JABARONLINE.COM - Menjelang periode puncak arus mudik Hari Raya Idul Fitri 1447 Hijriah atau Lebaran 2026, Kantor Kementerian Agama (Kemenag) Kabupaten Tasikmalaya mengambil langkah inovatif dalam memberikan pelayanan prima kepada para pemudik. Inisiatif ini dirancang untuk memastikan perjalanan para perantau yang kembali ke kampung halaman berjalan lebih lancar dan nyaman.
Inovasi yang digagas oleh Kemenag Tasikmalaya ini berfokus pada pemanfaatan aset keagamaan yang ada di sepanjang rute perjalanan. Sebanyak 35 unit masjid yang terletak strategis di jalur mudik utama kini disulap menjadi Posko Mudik Ramah dan Nyaman.

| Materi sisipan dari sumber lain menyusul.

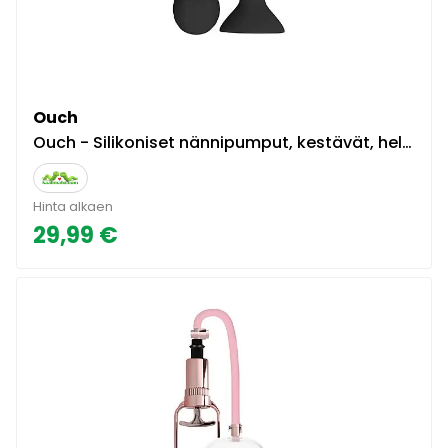
Ouch
Ouch - Silikoniset nännipumput, kestävät, helppokäyttöiset, silikoni, musta
Hinta alkaen
29,99 €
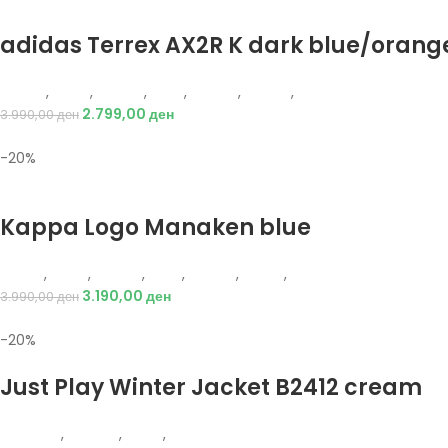
Избери опции
adidas Terrex AX2R K dark blue/orang
Adidas
,
Жени
,
Обувки
,
Деца
,
Обувки
,
Патики
,
Патики
2.799,00
ден
3.990,00
ден
-20%
Избери опции
Kappa Logo Manaken blue
Kappa
,
Жени
,
Обувки
,
Деца
,
Обувки
,
Чизми
,
Чизми
3.190,00
ден
3.990,00
ден
-20%
Избери опции
Just Play Winter Jacket B2412 cream
Just Play
,
Текстил
,
Јакни
,
Жени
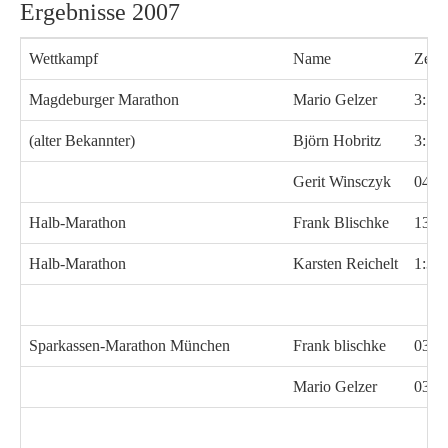
Ergebnisse 2007
Wettkampf
Name
Zeit
Magdeburger Marathon
Mario Gelzer
3:53
(alter Bekannter)
Björn Hobritz
3:53
Gerit Winsczyk
04:3
Halb-Marathon
Frank Blischke
134:
Halb-Marathon
Karsten Reichelt
1:34
Sparkassen-Marathon München
Frank blischke
03:2
Mario Gelzer
03:2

Fasilitas ini tidak hanya menyediakan tempat untuk menjalankan ibadah salat wajib dan sunah bagi para musafir, tetapi juga menawarkan kenyamanan tambahan selama perjalanan panjang mereka. Hal ini menunjukkan komitmen pemerintah daerah melalui instansi vertikalnya dalam menyambut hari besar keagamaan.
Kepala Kantor Kementerian Agama Kabupaten Tasikmalaya, Ahmad Patoni, mengonfirmasi rencana besar ini kepada awak media. Program ini merupakan upaya proaktif dalam mengantisipasi peningkatan volume kendaraan dan kepadatan pemudik yang diprediksi mencapai puncaknya dalam waktu dekat.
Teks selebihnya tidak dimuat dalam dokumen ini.